Why Some Transformations Work and Others Don’t
If there is one clear result from the coronavirus pandemic, it is that it has forced almost every single business to transform. When an organization sets out to transform, it usually does so with the intention to identify techniques or processes that aren’t being used to maximum capacity and determine how alternate innovative solutions can be applied to increase market share, revenue, and customer satisfaction or cut inefficient expenditures. To transform means transcendence to a new state. So why do some organizations transform successfully while others don’t?
When a transformation is successful, not only are organizations able to increase market share, revenue, customer satisfaction, and cut inefficiencies, they are able to sustain it. With that success, there is a deliberate, sound strategy supported by structures, processes, deliberate implementation methodologies, and the right people who are aligned to the vision, mission, and values of the organization. People know their roles, they show up living the cultural values in how they work, speak, and behave. They understand that what they do contributes to the greater good and they are committed to it. It is so evident that it is noticeable in the industry and shows up in bottom-line results. However, when a transformation is not successful, there is either a decline or flattening in market share and revenue as well as customer satisfaction. Inefficiencies are not addressed and may even get worse. So why does this happen?
Organizations that don’t succeed in transformation often fail to create a vision and enroll their people in it. Leaders often believe that all of the strategy, innovation, and solutions need to come from them, which does not open the door to the possibility for people to see themselves in the transformation. Communication of the vision and the learning of what can come from it may be lacking, so people may become fearful of a new way of being because they don’t know where they fit. However, more often than not, poor planning or rushing the process are the culprits of not achieving transformation success.

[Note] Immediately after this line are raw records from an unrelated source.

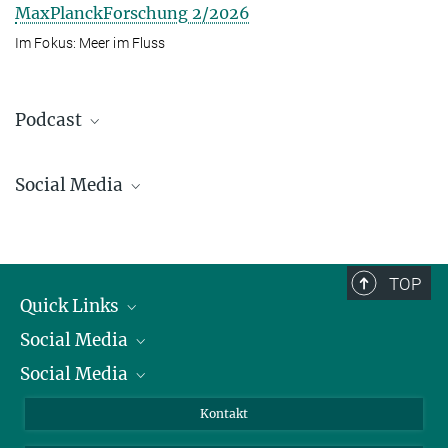
MaxPlanckForschung 2/2026
Im Fokus: Meer im Fluss
Podcast
Social Media
Bluesky
Facebook
LinkedIn
TOP
Mastodon
Quick Links
TikTok
Social Media
Präsident
Youtube
Social Media
Zahlen und Fakten
Bluesky
Jahresbericht
Mastodon
Facebook
Kontakt
Einkauf
LinkedIn
Instagram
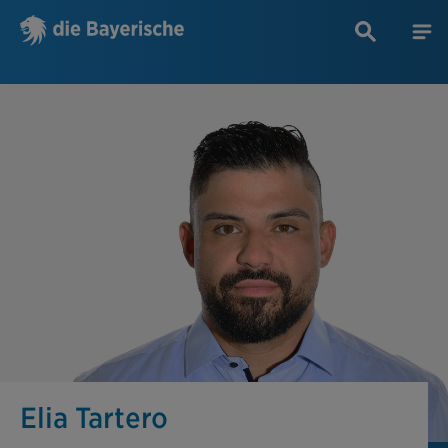
Elia Tartero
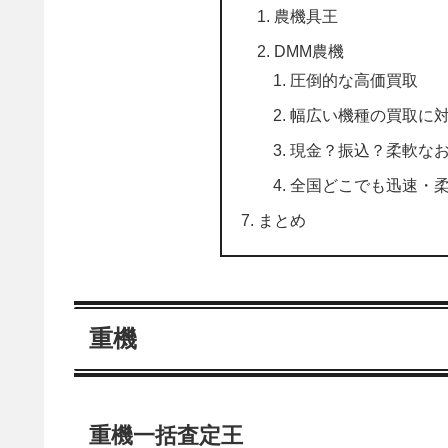
農機具王
DMM農機
圧倒的な高価買取
幅広い機種の買取に
現金？振込？柔軟な
全国どこでも迅速・
まとめ
重機
重機一括査定王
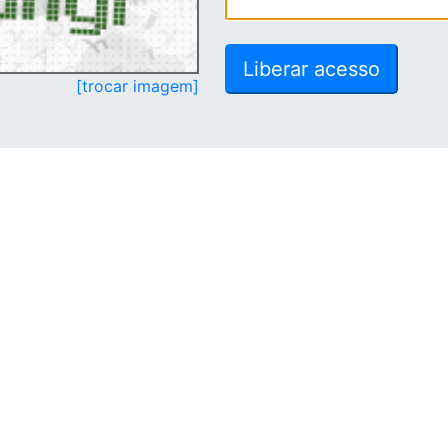
[trocar imagem]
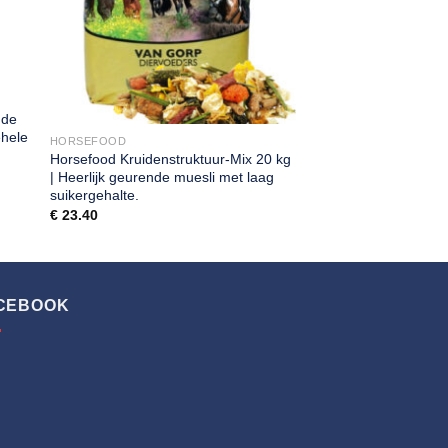
 de
ehele
HORSEFOOD
Horsefood Kruidenstruktuur-Mix 20 kg
| Heerlijk geurende muesli met laag
suikergehalte.
€
23.40
CEBOOK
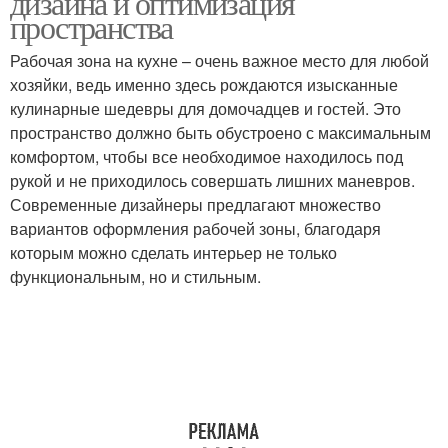
дизайна и оптимизация
пространства
Рабочая зона на кухне – очень важное место для любой
хозяйки, ведь именно здесь рождаются изысканные
кулинарные шедевры для домочадцев и гостей. Это
пространство должно быть обустроено с максимальным
комфортом, чтобы все необходимое находилось под
рукой и не приходилось совершать лишних маневров.
Современные дизайнеры предлагают множество
вариантов оформления рабочей зоны, благодаря
которым можно сделать интерьер не только
функциональным, но и стильным.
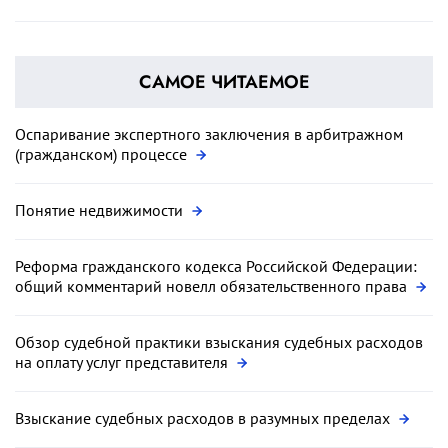
САМОЕ ЧИТАЕМОЕ
Оспаривание экспертного заключения в арбитражном
(гражданском) процессе
Понятие недвижимости
Реформа гражданского кодекса Российской Федерации:
общий комментарий новелл обязательственного права
Обзор судебной практики взыскания судебных расходов
на оплату услуг представителя
Взыскание судебных расходов в разумных пределах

For example, even before the pandemic, healthcare organizations (provider or payer) have had to respond to the demands of healthcare reform at warp speed. Since 2008, many have had to plan a new way of being without really knowing how to go about as they were challenged to meet the demands of local and federal legislation. In most cases, poor planning led some healthcare organizations to a decrease in market share as healthcare networks formed and they didn’t take advantage of being in them right away. Most were forced to lay-off employees, increase pricing for simple procedures, coverage for medications, etc., and the costs were passed on to the patients (customer), causing patient dissatisfaction. The impact also caused a spike in poor patient outcomes as workforces diminished and employee dissatisfaction increased (doing more with less). This compounded patient dissatisfaction and more importantly led to a decrease in their HCAHPS scores (Hospital Consumer Assessment of Healthcare Providers and Systems). Because the Centers for Medicare and Medicaid (CMS) requires healthcare organizations to gather patient satisfaction data that allows patients to score a hospital or healthcare system on the care they’ve received, most who planned and executed poorly received low HCAHPS score resulting in a loss of federal bonuses for value-based care. The bottom line here is that poor planning and rushing transformation can have a negative trickle-down impact.
No matter what type of organization, successful transformation is intentional and takes time to achieve. It means strategic and deliberate planning that is aligned to a vision for the new way of being, strategic and deliberate implementation, and developing learning opportunities that adequately and consistently prepare people for transformation so that long-term transformation is sustained. It requires leaders to bring people along in the journey, actively listen to their thoughts, ideas, concerns and suggestions and create the vision for possibility. It means that the organization takes the time necessary to climb the ladder of transformation (climb and maintain, climb, and maintain) until the new way of being is achieved. One cannot rush transformation because it is a process, not an event.